WHAT YOU ARE ASKED TO DO -> Reproduce the entries exactly and omit the pictures.

MATERIAL FOR THE TASK ->
========================================
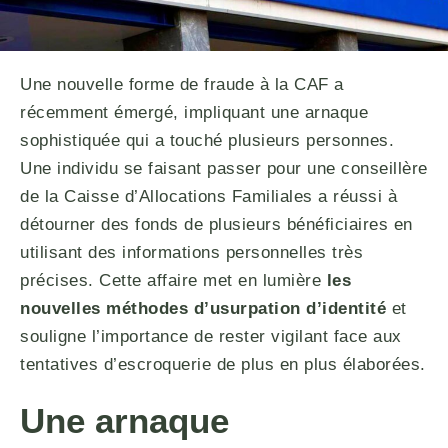
Une nouvelle forme de fraude à la CAF a
récemment émergé, impliquant une arnaque
sophistiquée qui a touché plusieurs personnes.
Une individu se faisant passer pour une conseillère
de la Caisse d’Allocations Familiales a réussi à
détourner des fonds de plusieurs bénéficiaires en
utilisant des informations personnelles très
précises. Cette affaire met en lumière
les
nouvelles méthodes d’usurpation d’identité
et
souligne l’importance de rester vigilant face aux
tentatives d’escroquerie de plus en plus élaborées.
Une arnaque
========================================
SOLUTION TO THIS TASK ->
Une nouvelle forme de fraude à la CAF a
récemment émergé, impliquant une arnaque
sophistiquée qui a touché plusieurs personnes.
Une individu se faisant passer pour une conseillère
de la Caisse d’Allocations Familiales a réussi à
détourner des fonds de plusieurs bénéficiaires en
utilisant des informations personnelles très
précises. Cette affaire met en lumière
les
nouvelles méthodes d’usurpation d’identité
et
souligne l’importance de rester vigilant face aux
tentatives d’escroquerie de plus en plus élaborées.
Une arnaque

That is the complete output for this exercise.